### ACTION ITEM
None of the images should appear in your copy. Transcribe the data in full.

(Dataset entries)
——
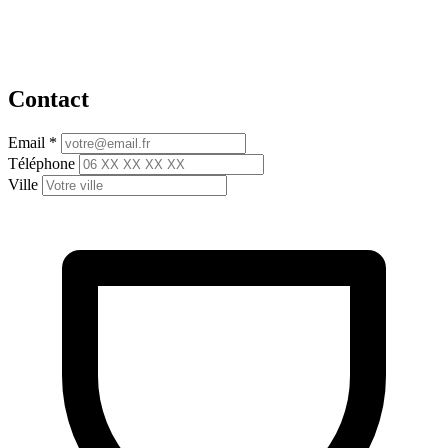
Contact
Email
*
Téléphone
Ville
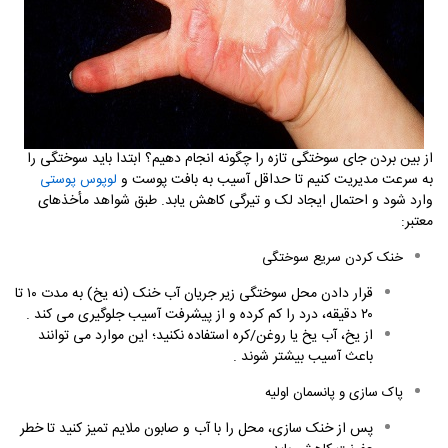
از بین بردن جای سوختگی تازه را چگونه انجام دهیم؟ ابتدا باید سوختگی را
به سرعت مدیریت کنیم تا حداقل آسیب به بافت پوست و
لوپوس پوستی
وارد شود و احتمال ایجاد لک و تیرگی کاهش یابد. طبق شواهد مأخذهای
معتبر
:
خنک کردن سریع سوختگی
قرار دادن محل سوختگی زیر جریان آب خنک (نه یخ) به مدت ۱۰ تا
۲۰ دقیقه، درد را کم کرده و از پیشرفت آسیب جلوگیری می کند
.
از یخ، آب یخ یا روغن/کره استفاده نکنید؛ این موارد می توانند
باعث آسیب بیشتر شوند
.
پاک سازی و پانسمان اولیه
پس از خنک سازی، محل را با آب و صابون ملایم تمیز کنید تا خطر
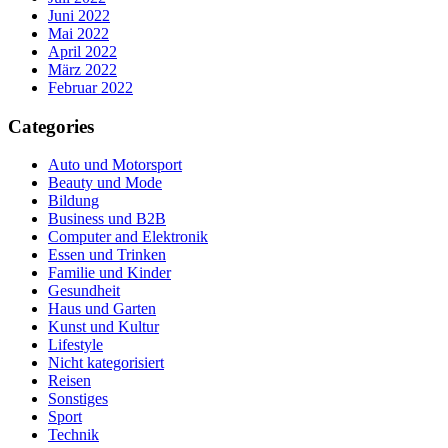
Juni 2022
Mai 2022
April 2022
März 2022
Februar 2022
Categories
Auto und Motorsport
Beauty und Mode
Bildung
Business und B2B
Computer and Elektronik
Essen und Trinken
Familie und Kinder
Gesundheit
Haus und Garten
Kunst und Kultur
Lifestyle
Nicht kategorisiert
Reisen
Sonstiges
Sport
Technik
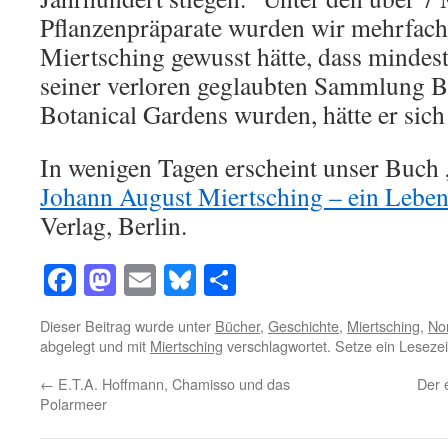
Pflanzenpräparate wurden wir mehrfac
Miertsching gewusst hätte, dass minde
seiner verloren geglaubten Sammlung Be
Botanical Gardens wurden, hätte er sich 
In wenigen Tagen erscheint unser Buch 
Johann August Miertsching – ein Leben
Verlag, Berlin.
Facebook
Mastodon
Email
Bluesky
Teilen
Dieser Beitrag wurde unter
Bücher
,
Geschichte
,
Miertsching
,
No
abgelegt und mit
Miertsching
verschlagwortet. Setze ein Leseze
←
E.T.A. Hoffmann, Chamisso und das
Der 
Polarmeer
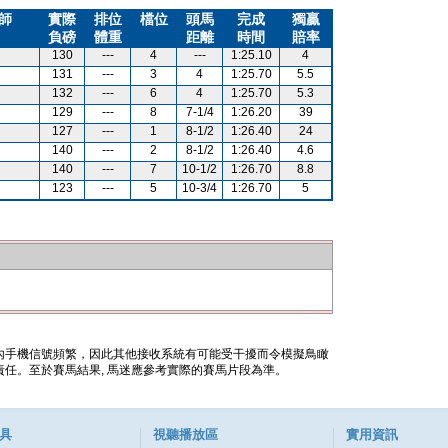
師
實際
排位
檔位
頭馬
完成
獨贏
負磅
體重
距離
時間
賠率
130
---
4
---
1:25.10
4
131
---
3
4
1:25.70
5.5
132
---
6
4
1:25.70
5.3
129
---
8
7-1/4
1:26.20
39
127
---
1
8-1/2
1:26.40
24
140
---
2
8-1/2
1:26.40
4.6
140
---
7
10-1/2
1:26.70
8.8
123
---
5
10-3/4
1:26.70
5
內手機信號頻繁，因此其他接收系統有可能受干擾而令模擬鳥瞰
任。至於賽馬結果, 馬迷應參考實際的賽馬片段為準。
具
視聽播放區
實用資訊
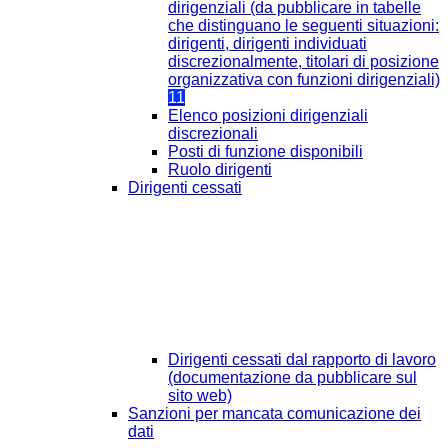
dirigenziali (da pubblicare in tabelle
che distinguano le seguenti situazioni:
dirigenti, dirigenti individuati
discrezionalmente, titolari di posizione
organizzativa con funzioni dirigenziali)
11
Elenco posizioni dirigenziali
discrezionali
Posti di funzione disponibili
Ruolo dirigenti
Dirigenti cessati
Dirigenti cessati dal rapporto di lavoro
(documentazione da pubblicare sul
sito web)
Sanzioni per mancata comunicazione dei
dati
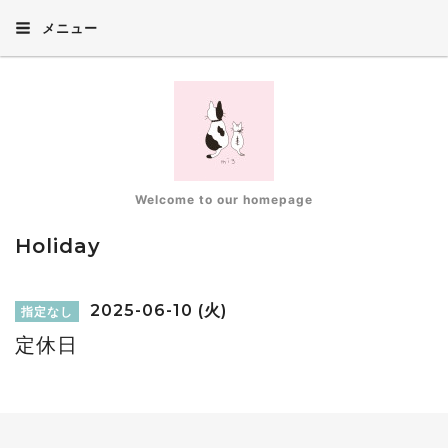
メニュー
Welcome to our homepage
Holiday
2025-06-10 (火)
指定なし
定休日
——
### PROBLEM SOLUTION
Contact
Email
*
Téléphone
Ville
از بین بردن جای سوختگی تازه را چگونه انجام دهیم؟ ابتدا باید سوختگی را
به سرعت مدیریت کنیم تا حداقل آسیب به بافت پوست و
لوپوس پوستی
وارد شود و احتمال ایجاد لک و تیرگی کاهش یابد. طبق شواهد مأخذهای
معتبر
:
خنک کردن سریع سوختگی
قرار دادن محل سوختگی زیر جریان آب خنک (نه یخ) به مدت ۱۰ تا
۲۰ دقیقه، درد را کم کرده و از پیشرفت آسیب جلوگیری می کند
.
از یخ، آب یخ یا روغن/کره استفاده نکنید؛ این موارد می توانند
باعث آسیب بیشتر شوند
.
پاک سازی و پانسمان اولیه
پس از خنک سازی، محل را با آب و صابون ملایم تمیز کنید تا خطر
Juni 2022
Mai 2022
April 2022
März 2022
Februar 2022
Categories
Auto und Motorsport
Beauty und Mode
Bildung
Business und B2B
Computer and Elektronik
Essen und Trinken
Familie und Kinder
Gesundheit
Haus und Garten
Kunst und Kultur
Lifestyle
Nicht kategorisiert
Reisen
Sonstiges
Sport
Technik
Pflanzenpräparate wurden wir mehrfac
Miertsching gewusst hätte, dass minde
seiner verloren geglaubten Sammlung Be
Botanical Gardens wurden, hätte er sich 
In wenigen Tagen erscheint unser Buch 
Johann August Miertsching – ein Leben
Verlag, Berlin.
Facebook
Mastodon
Email
Bluesky
Teilen
Dieser Beitrag wurde unter
Bücher
,
Geschichte
,
Miertsching
,
No
abgelegt und mit
Miertsching
verschlagwortet. Setze ein Leseze
←
E.T.A. Hoffmann, Chamisso und das
Der 
Polarmeer
師
實際
排位
檔位
頭馬
完成
獨贏
負磅
體重
距離
時間
賠率
130
---
4
---
1:25.10
4
131
---
3
4
1:25.70
5.5
132
---
6
4
1:25.70
5.3
129
---
8
7-1/4
1:26.20
39
127
---
1
8-1/2
1:26.40
24
140
---
2
8-1/2
1:26.40
4.6
140
---
7
10-1/2
1:26.70
8.8
123
---
5
10-3/4
1:26.70
5
內手機信號頻繁，因此其他接收系統有可能受干擾而令模擬鳥瞰
任。至於賽馬結果, 馬迷應參考實際的賽馬片段為準。
具
視聽播放區
實用資訊
dirigenziali (da pubblicare in tabelle
che distinguano le seguenti situazioni:
dirigenti, dirigenti individuati
discrezionalmente, titolari di posizione
organizzativa con funzioni dirigenziali)
11
Elenco posizioni dirigenziali
discrezionali
Posti di funzione disponibili
Ruolo dirigenti
Dirigenti cessati
Dirigenti cessati dal rapporto di lavoro
(documentazione da pubblicare sul
sito web)
Sanzioni per mancata comunicazione dei
dati
メニュー
Welcome to our homepage
Holiday
2025-06-10 (火)
指定なし
定休日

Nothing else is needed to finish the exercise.